Convenhamos, este tipo de
abordagem não passa de um “salto parado no ar”. Em nenhuma das
experiências relatadas por Moody podemos apreender que “do outro lado”
não seremos avaliados com base no dinheiro que ganhámos ou o estatuto
e prestígio que conquistamos. Isso está fora de questão.
Desnecessário,
injustificável e, mais que isso, um tributo à infidelidade na leitura
da obra.
Que não levamos dinheiro
para o caixão, ou para o “outro lado” todos sabemos. Inclusive
personalidades ditas desencarnadas já nos trouxeram, através dos
chamados médiuns, termo cunhado por Alan Kardec para definir aqueles que
servem de mediadores entre o mundo espiritual e o mundo material, a
mesma mensagem do seu peculiar “plano espiritual”. Ora, seria preciso
alguém nos lembrar disso? E o que tamanha advertência, nas
entrelinhas, significa? Que não precisamos nos preocupar com o dia de
amanhã, conforme nos ensinou Jesus e foi registrado pelo evangelista (Mt
6:25,26)?
Por quem nos tomam? Por
retardados mentais?
Que tal, apenas como
contraponto, lembrarmos que cerca de 1 bilhão de pessoas no mundo não
têm o que comer e a cada três segundos uma pessoa morre de fome?
Infiéis?
Convenhamos... Sem palavras.
Portanto, salvo um grosseiro
erro de leitura da minha parte, Moody trata sua pesquisa com outra
disposição. Diria infinitamente mais honesta.
Não posso falar com total
objectividade destas experiências, pelo facto de as minhas emoções terem
estado envolvidas no processo. (...) Em segundo lugar, devo dizer que
não estou muito familiarizado com a vasta literatura dos fenómenos
paranormais e ocultos. Não digo isso por menosprezar o assunto e, com
certeza, um maior conhecimento do assunto teria ampliado a minha
compreensão dos eventos que estudei.
Assim, é indiscutível que o
autor seguiu caminhos diferentes e opostos àqueles trilhados por seus
comentadores. Em nenhum momento - é textual - descartou a
possibilidade da reencarnação:
No entanto, é importante
ter em mente que nenhum
(dos casos estudados)
descarta a reencarnação também.

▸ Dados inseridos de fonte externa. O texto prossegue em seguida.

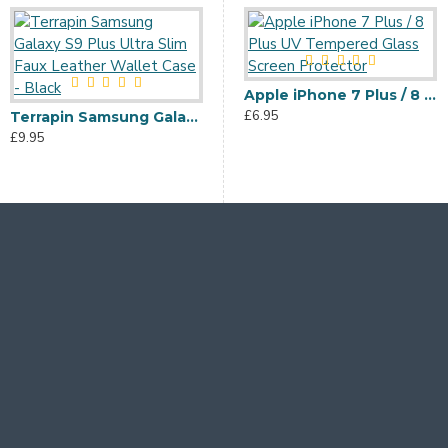
Terrapin Samsung Galaxy Note 10 Plus Dual Layer Impact Case - Black
Apple iPhone 7 Plus / 8 Plus UV Tempered Glass Screen Protector
£11.95
£6.95
Terrapin Samsung Galaxy S9 Plus Ultra Slim Faux Leather Wallet Case - Black
£9.95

Claríssimo.
Contudo, também diz o autor,
no início do mesmo parágrafo:
Nenhum dos casos que
observei é, de alguma forma, indicativo da reencarnação.
e
complementa:
De qualquer modo, a
técnica de entrevistar pessoas que voltaram de experiências de
quase-morte não seria o modo adequado de estudar a reencarnação.
Assim, causa-me profundo
desconforto o fato de, ainda nos dias atuais, passadas mais de quatro
décadas da primeira edição do livro, ver estudiosos, ou seriam
tendenciosos? – insistentemente - citarem o trabalho de Raymond Moody
Jr, como prova irrefutável da vida após a morte e, por osmose, da
reencarnação.
Não vejo problema algum crer
numa vida após a morte. Da mesma maneira não vejo problema algum
acreditar-se em gnomos, duendes, fadinha do dente etc. Contudo, há uma
distância considerável separando a crença do conhecimento.
Aqueles que creem numa
possível vida após a morte e também na reencarnação, como fato
inconteste, agarram-se a todas as cordas.
Movidos pelo desejo de
como gostariam que as coisas fossem, independentemente de como
são, atropelam e destroem - como um trator que passa por cima de uma
plantação de morangos - tudo aquilo que possa pôr em dúvida sua fé.
A constante alegação
shakespereana de que há mais mistério entre o céu e a terra do que
possa imaginar nossa vã filosofia, não é um passaporte seguro para
afirmações com bases na fé.
Devemos, antes de colher o
figo, plantar a figueira.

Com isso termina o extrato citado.